When we write even more files, however, we'll fill the journal and force
a journal flush, which means we'll mix in  c) contiguous reads from the
journal (fast) and d) random writes to update the filesystem metadata
(SLOW)... all interleaved with our ongoing efforts to stream files onto
the disk (SLOW).

In short, journalling sucks when the journal is smaller than your
working set. So writing a single big file bypasses that.

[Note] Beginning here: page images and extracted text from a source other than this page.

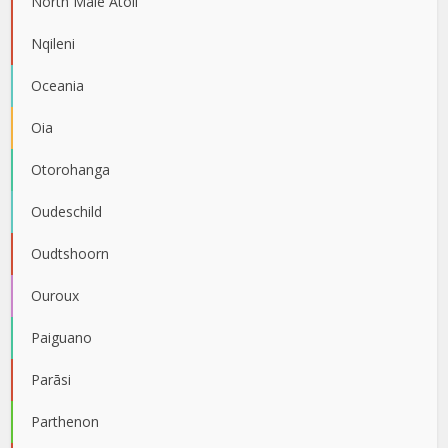
North Male Atoll
Nqileni
Oceania
Oia
Otorohanga
Oudeschild
Oudtshoorn
Ouroux
Paiguano
Parāsi
Parthenon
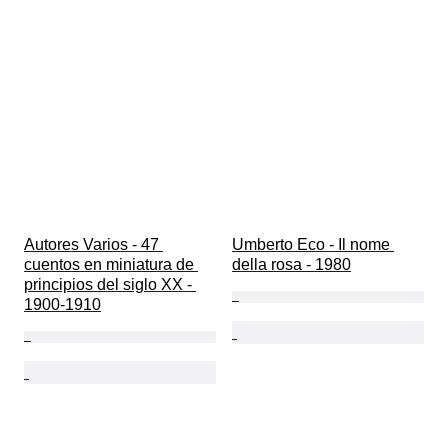
Autores Varios - 47 
Umberto Eco - Il nome 
cuentos en miniatura de 
della rosa - 1980
principios del siglo XX - 
1900-1910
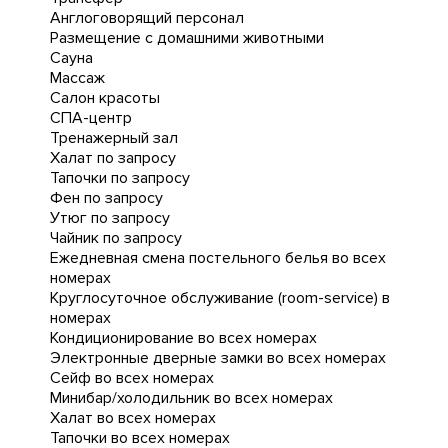
Англоговорящий персонал
Размещение с домашними животными
Сауна
Массаж
Салон красоты
СПА-центр
Тренажерный зал
Халат по запросу
Тапочки по запросу
Фен по запросу
Утюг по запросу
Чайник по запросу
Ежедневная cмена постельного белья во всех
номерах
Круглосуточное обслуживание (room-service) в
номерах
Кондиционирование во всех номерах
Электронные дверные замки во всех номерах
Сейф во всех номерах
Минибар/холодильник во всех номерах
Халат во всех номерах
Тапочки во всех номерах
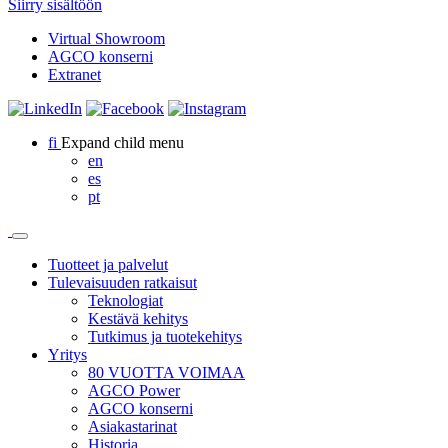
Siirry sisältöön
Virtual Showroom
AGCO konserni
Extranet
fi
Expand child menu
en
es
pt
Tuotteet ja palvelut
Tulevaisuuden ratkaisut
Teknologiat
Kestävä kehitys
Tutkimus ja tuotekehitys
Yritys
80 VUOTTA VOIMAA
AGCO Power
AGCO konserni
Asiakastarinat
Historia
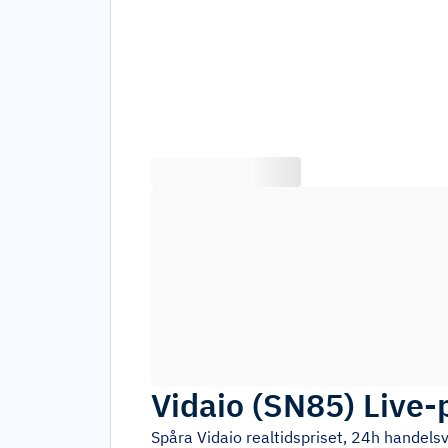
Vidaio
(
SN85
)
Live-
Spåra
Vidaio
realtidspriset, 24h handels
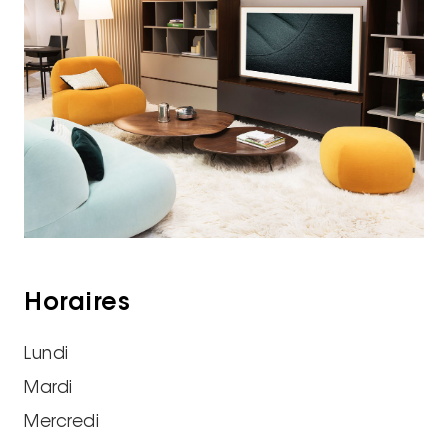
Horaires
Lundi
Mardi
Mercredi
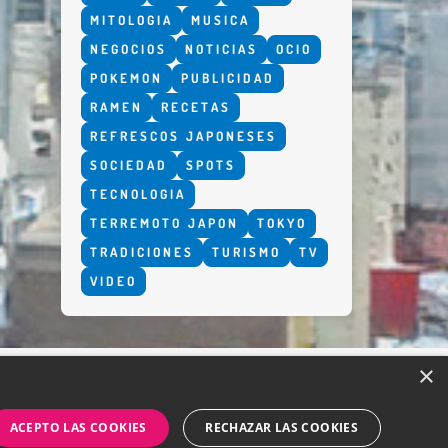
MITOLOGIA
MUSICA
NEGOCIOS
NOTICIAS
OCIO
POKEMON
PUBLICIDAD
RAMEN
RECETAS
REFRESCOS JAPONESES
SOCIEDAD
SPOTS
TECNOLOGIA
TERREMOTO JAPON
TOKYO
TRADICIONES
TURISMO
TV
VIDEO
×
ACEPTO LAS COOKIES
RECHAZAR LAS COOKIES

Under such a theory, I would expect the following three tests to yield
very similar times:

 cp -a /ramfs/bare-repo /home/repo  (baseline)
 hg clone -U /ramfs/bare-repo /home/repo
 hg serve -R /ramfs/bare-repo; hg clone http://localhost:8000 /home/repo

For the Mozilla-central repo, the first two come in at about 1m, with cp
being marginally faster. But the hg serve case is coming in at over 2m
without any sign of a CPU bottleneck.

A wget of the data stream to /dev/null takes 20s, so most of the time is
spent on the client side.

And lastly, a tar | nc & nc | tar pair takes 40s. This is a pretty good
analogy for what we're trying to do with --uncompressed and is actually
faster than a raw copy due to deserializing reading and writing, so I
have to conclude that something is broken in our client side for
--uncompressed. My hunch is that we're buffering in such a way that we
introduce pipeline stalls.

Also, the journal thrashing effect doesn't seem to be on the radar here
on a repo with 100k files.

-- 
Mathematics is the supreme nostalgia of our time.